Айверсон сидел на пустом ящике из-под молочных бутылок и держался за раненую голову, в то время как полицейские пытались справиться с Уитсоном, который время от времени старался их сбросить. Тот полицейский, который стоял рядом в качестве наблюдателя, то и дело ударял Уитсона по ногам своей дубинкой, пока один из сидевших на негре полицейских не завопил:
— Черт возьми, Чарли, кончай! Каждый раз, как ты ударяешь этого ублюдка, он подскакивает.
— Я стараюсь его успокоить, — сказал Чарли и снова ударил Уитсона по подошве ноги.
— Прекрати, — сказал Карелла и подошел к лежащему негру, облепленному полицейскими. — Отпустите его.
— Он очень опасен, сэр, — сказал один из них.
— Отпустите его, — повторил Карелла.
— О’кей, сэр, — сказал полицейский, выступавший от имени остальных, и все они одновременно, словно по сигналу, отскочили от Уитсона и попятились, видя, что Уитсон поднялся на ноги и сжал кулаки, угрожающе сверкая глазами.
— Все в порядке, Сэм, — спокойно сказал Карелла.
— Кто сказал, что в порядке? — прорычал Сэм. — Я убью этого сукина сына.
— Ты никого не убьешь, Сэм. Сядь и успокойся. Я хочу знать, что здесь произошло.

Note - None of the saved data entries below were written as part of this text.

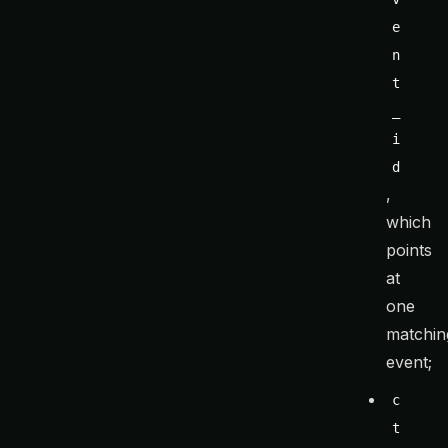
e
n
t
_
i
d
,
which
points
at
one
matchin
event;
c
t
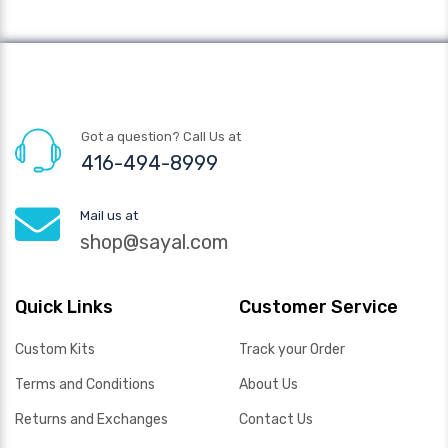
Got a question? Call Us at
416-494-8999
Mail us at
shop@sayal.com
Quick Links
Customer Service
Custom Kits
Track your Order
Terms and Conditions
About Us
Returns and Exchanges
Contact Us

— Уйдите с дороги, — сказал Сэм. — Это вас не касается.
— Сэм, я офицер полиции, — сказал Карелла.
— Я знаю, кто вы, — сказал Уитсон.
— Ладно. Мне позвонили и сказали, что ты пытался убить смотрителя здания. Это действительно так?

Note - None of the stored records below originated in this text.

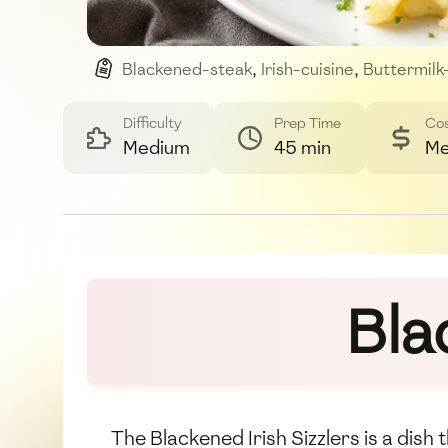
Blackened-steak
,
Irish-cuisine
,
Buttermilk
Difficulty
Prep Time
Co
Medium
45 min
Me
Bla
The Blackened Irish Sizzlers is a dis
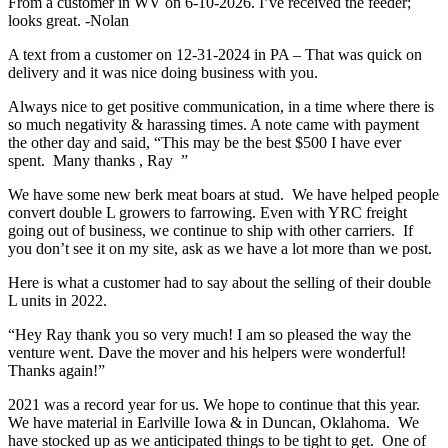
From a customer in WV on 6-10-2026. I’ve received the feeder;
looks great. -Nolan
A text from a customer on 12-31-2024 in PA – That was quick on
delivery and it was nice doing business with you.
Always nice to get positive communication, in a time where there is
so much negativity & harassing times. A note came with payment
the other day and said, “This may be the best $500 I have ever
spent. Many thanks , Ray ”
We have some new berk meat boars at stud. We have helped people
convert double L growers to farrowing. Even with YRC freight
going out of business, we continue to ship with other carriers. If
you don’t see it on my site, ask as we have a lot more than we post.
Here is what a customer had to say about the selling of their double
L units in 2022.
“Hey Ray thank you so very much! I am so pleased the way the
venture went. Dave the mover and his helpers were wonderful!
Thanks again!”
2021 was a record year for us. We hope to continue that this year.
We have material in Earlville Iowa & in Duncan, Oklahoma. We
have stocked up as we anticipated things to be tight to get. One of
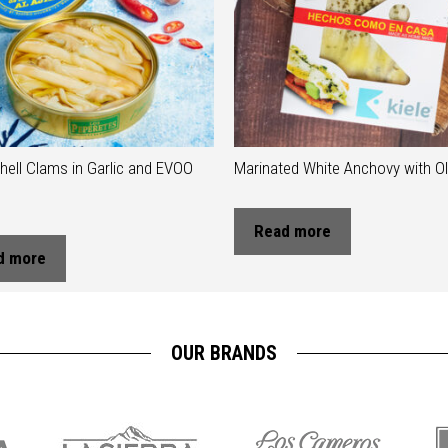
hell Clams in Garlic and EVOO
Marinated White Anchovy with Oli
Read more
d more
OUR BRANDS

— Вам скоро еще позвонят, — сказал Уитсон. — И скажут, что я его уже убил.
Карелла не мог сдержаться и рассмеялся. Смех привел Уитсона в замешательство, он разжал кулаки и уставился на Кареллу с выражением полного недоумения.
— Что тут смешного? — спросил Уитсон.
— Я знаю, что это несмешно, Сэм, — ответил Карелла. — Давай присядем и поговорим.

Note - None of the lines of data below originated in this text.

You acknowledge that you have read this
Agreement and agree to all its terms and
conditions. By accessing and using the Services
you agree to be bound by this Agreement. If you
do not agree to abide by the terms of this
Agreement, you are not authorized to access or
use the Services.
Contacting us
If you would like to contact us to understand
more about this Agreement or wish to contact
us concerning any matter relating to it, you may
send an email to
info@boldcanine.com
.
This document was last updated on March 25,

— Он замахнулся на меня топором, — сказал Сэм, указывая на Айверсона.
Впервые с того момента, когда они спустились в подвал, до Кареллы и Хейвза дошло, что Айверсон вовсе не невинная жертва нападения. Если Уитсон был огромен, то и Айверсон не уступал ему в габаритах. Если Уитсон был способен сокрушить все на своем пути, то и Айверсон мог причинить такие же разрушения. Он сидел на ящике из-под молочных бутылок с кровоточащим порезом на голове, но этот порез нисколько не ослаблял ощущения исходящей от него огромной силы, подобно запаху дикого зверя. Когда Уитсон сделал жест в его сторону, Айверсон поднял глаза, и детективы вдруг почувствовали его настороженную напряженность, нервную энергию, которая исходила от него так же, как дурной запах его силы, и они подошли к нему с осмотрительностью, какой обычно не проявляли при виде раненого человека.
— Что значат его слова, Айверсон? — спросил Карелла.
— Он бредит, — ответил Айверсон.
— Он только что сказал, что вы замахнулись на него топором.
— Он бредит.
— А это что? — спросил Хейвз и, нагнувшись, поднял топор, лежавший на «полу подвала в нескольких футах от места, где сидел Айверсон. — Мне кажется, что это топор, Айверсон.
’— Да, это топор, — сказал Айверсон. — Я держу его здесь в подвале. Я пользуюсь им, когда надо что-нибудь разрубить.
— А почему он валяется на полу?
— Я, наверное, оставил его там, — сказал Айверсон.
— Он врет, — сказал Уитсон. — Когда он пошел на меня с топором, я ударил его, и он уронил топор там, на' полу. Вот почему он там валяется.
— Чем ты его ударил?
— Я схватил кочергу. Ударил его кочергой.
— Почему?
— Я же сказал. Он пошел на меня с топором.
— С чего бы это?
— Потому что он вонючий скупердяй, — сказал Уитсон, — вот почему.
Айверсон поднялся на ноги и сделал шаг в сторону Уитсона. Карелла встал между ними и крикнул:
— Сядьте! Что это значит, Айверсон?
— Я не знаю, что это значит. Он бредит.